Moreover, if we assume that in the example network above,
there is a link (A,E) and node E itself failed again, than
PQ-space would be and empty set meaning that this case cannot
be protected.
*[Pushpasis] True. Our draft will also pick A->E->D as the SPF
from A to D in that case and disqualify A as node-protecting
PQ-node.

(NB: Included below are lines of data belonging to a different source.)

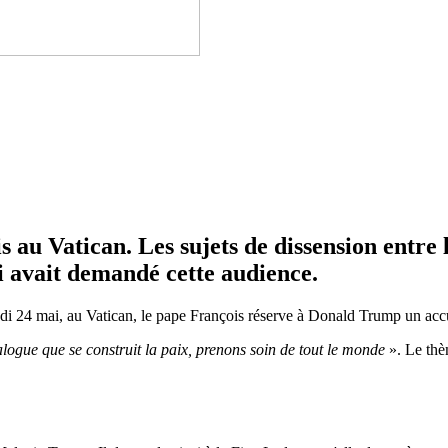
au Vatican. Les sujets de dissension entre l
i avait demandé cette audience.
i 24 mai, au Vatican, le pape François réserve à Donald Trump un accue
alogue que se construit la paix, prenons soin de tout le monde
». Le thè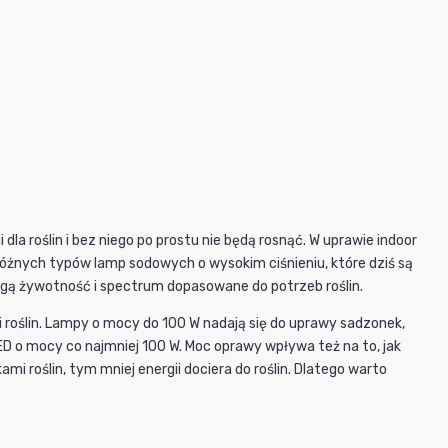
la roślin i bez niego po prostu nie będą rosnąć. W uprawie indoor
óżnych typów lamp sodowych o wysokim ciśnieniu, które dziś są
ugą żywotność i spectrum dopasowane do potrzeb roślin.
roślin. Lampy o mocy do 100 W nadają się do uprawy sadzonek,
LED o mocy co najmniej 100 W. Moc oprawy wpływa też na to, jak
i roślin, tym mniej energii dociera do roślin. Dlatego warto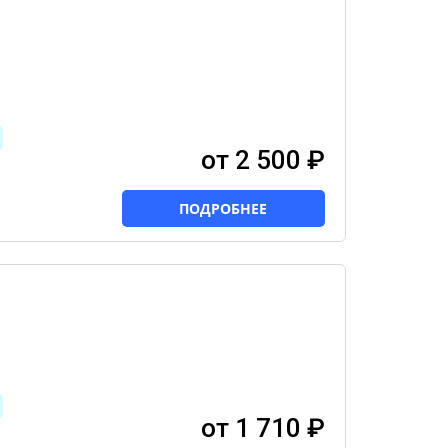
от 2 500 ₽
ПОДРОБНЕЕ
от 1 710 ₽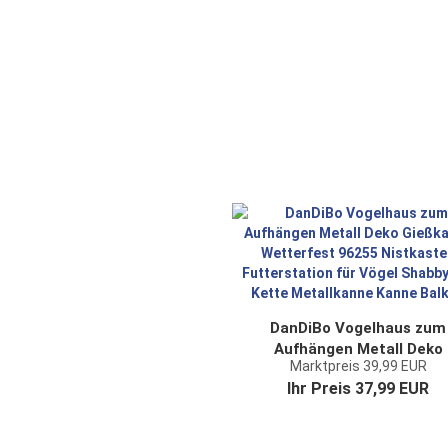
Shabby Metallkanne Kan
Balkon
DanDiBo Vogelhaus zum
Aufhängen Metall Deko
Marktpreis 39,99 EUR
Gießkanne Wetterfest 962
Ihr Preis 37,99 EUR
Nistkasten Futterstation f
Vögel Shabby mit Kette
Metallkanne Kanne Balko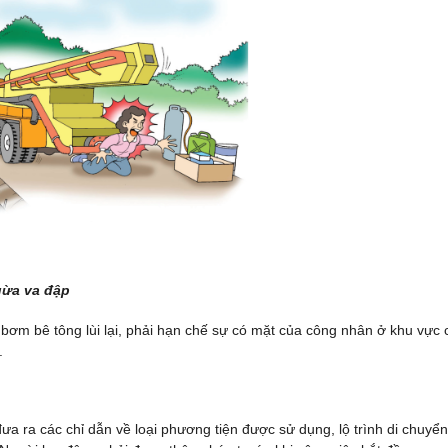
gừa va đập
ơm bê tông lùi lại, phải hạn chế sự có mặt của công nhân ở khu vực c
.
a ra các chỉ dẫn về loại phương tiện được sử dụng, lộ trình di chuyển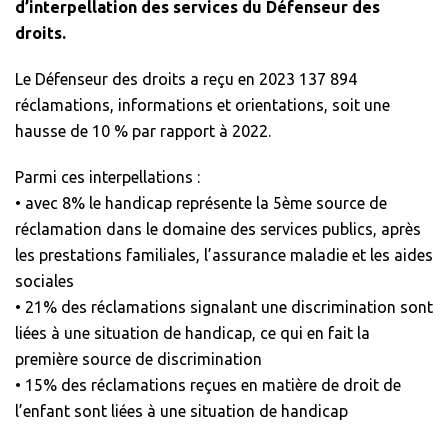
d’interpellation des services du Défenseur des
droits.
Le Défenseur des droits a reçu en 2023 137 894
réclamations, informations et orientations, soit une
hausse de 10 % par rapport à 2022.
Parmi ces interpellations :
• avec 8% le handicap représente la 5ème source de
réclamation dans le domaine des services publics, après
les prestations familiales, l’assurance maladie et les aides
sociales
• 21% des réclamations signalant une discrimination sont
liées à une situation de handicap, ce qui en fait la
première source de discrimination
• 15% des réclamations reçues en matière de droit de
l’enfant sont liées à une situation de handicap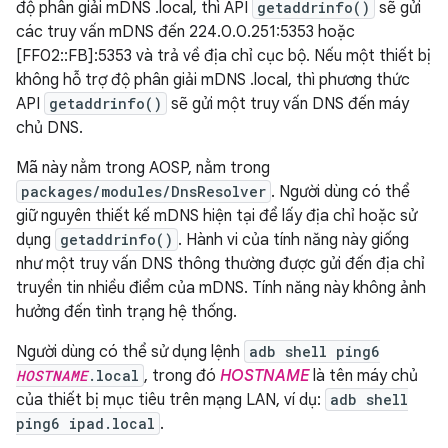
độ phân giải mDNS .local, thì API
getaddrinfo()
sẽ gửi
các truy vấn mDNS đến 224.0.0.251:5353 hoặc
[FF02::FB]:5353 và trả về địa chỉ cục bộ. Nếu một thiết bị
không hỗ trợ độ phân giải mDNS .local, thì phương thức
API
getaddrinfo()
sẽ gửi một truy vấn DNS đến máy
chủ DNS.
Mã này nằm trong AOSP, nằm trong
packages/modules/DnsResolver
. Người dùng có thể
giữ nguyên thiết kế mDNS hiện tại để lấy địa chỉ hoặc sử
dụng
getaddrinfo()
. Hành vi của tính năng này giống
như một truy vấn DNS thông thường được gửi đến địa chỉ
truyền tin nhiều điểm của mDNS. Tính năng này không ảnh
hưởng đến tình trạng hệ thống.
Người dùng có thể sử dụng lệnh
adb shell ping6
HOSTNAME
.local
, trong đó
HOSTNAME
là tên máy chủ
của thiết bị mục tiêu trên mạng LAN, ví dụ:
adb shell
ping6 ipad.local
.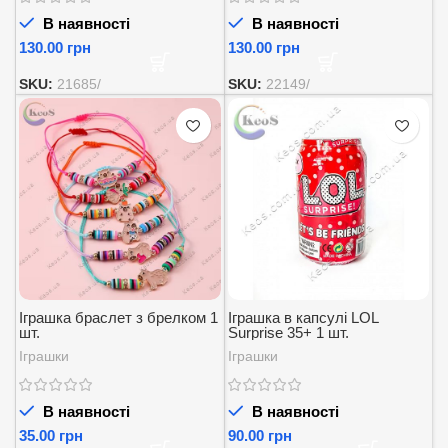
В наявності
В наявності
грн
грн
SKU:
21685/
SKU:
22149/
Іграшка браслет з брелком 1
Іграшка в капсулі LOL
шт.
Surprise 35+ 1 шт.
Іграшки
Іграшки
В наявності
В наявності
грн
грн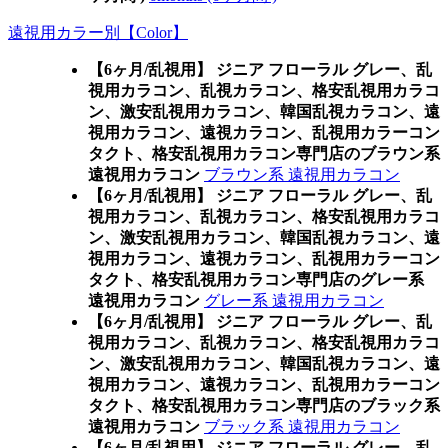
遠視用カラー別【Color】
【6ヶ月/乱視用】 ジニア フローラル グレー、乱
視用カラコン、乱視カラコン、格安乱視用カラコ
ン、激安乱視用カラコン、韓国乱視カラコン、遠
視用カラコン、遠視カラコン、乱視用カラーコン
タクト、格安乱視用カラコン専門店のブラウン系
遠視用カラコン
ブラウン系 遠視用カラコン
【6ヶ月/乱視用】 ジニア フローラル グレー、乱
視用カラコン、乱視カラコン、格安乱視用カラコ
ン、激安乱視用カラコン、韓国乱視カラコン、遠
視用カラコン、遠視カラコン、乱視用カラーコン
タクト、格安乱視用カラコン専門店のグレー系
遠視用カラコン
グレー系 遠視用カラコン
【6ヶ月/乱視用】 ジニア フローラル グレー、乱
視用カラコン、乱視カラコン、格安乱視用カラコ
ン、激安乱視用カラコン、韓国乱視カラコン、遠
視用カラコン、遠視カラコン、乱視用カラーコン
タクト、格安乱視用カラコン専門店のブラック系
遠視用カラコン
ブラック系 遠視用カラコン
【6ヶ月/乱視用】 ジニア フローラル グレー、乱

In reality too there is no feasible path in this case
till A re-converges after learning E's node-failure*
**I know that it is true, I just wanted to say that by this
network, the case of absence of node protection could be
demonstrated easily assuming that the main example was the network
described above.
Second, it would be better in the draft if the questions about
"how difficult or impossible to obtain those distances" would
be clearly stated in a bullet point list:
For example:
- Q-space can be obtained by rSPF calculated at destination
node D
- P-space can be obtained through SPF calculation at source
node S and its 1-hop neighbor.
- SPF at a PQ-node is impossible or if not what extensions
should be implemented (actually, IMHO, this is the one, which
is not clear enough)
*[Pushpasis] The first two should really be addressed in the
original RLFA draft. Chris has already written to the authors
on this mailing list with suggesting text for the draft. The
third one is no different than standard SPF we need for
RFC5286 implementation.. only difference being that it is
rooted on PQ-nodes in case of RLFA... It is up to individual
implementations to come up with ways to constraint those to a
limit. *
**Thanks
Third, according to the Targeted-LDP discussion, which is
about the fact that if some node do not support TLDP, then how
can be the inner MPLS label obtained from the PQ-node; I think
that if we want remote LFA protection then the nodes MUST
implement/support this feature, because without this the
protection cannot be guaranteed. For me, it is similar to a
hypothetic case for example of Not-via, where if the router do
not support Not-via, then it cannot be used. Or isn't it so
simple?
*[Pushpasis] Again this is more related to original RLFA
draft. I will prefer the corresponding authors to address this
point **J*
**Thanks
Please comment my observations, in order to help me and may
others as well to understand every aspects and little pieces
of remote LFA specifications.
Best Regards,
Levente Csikor
Thanks,
Levente Csikor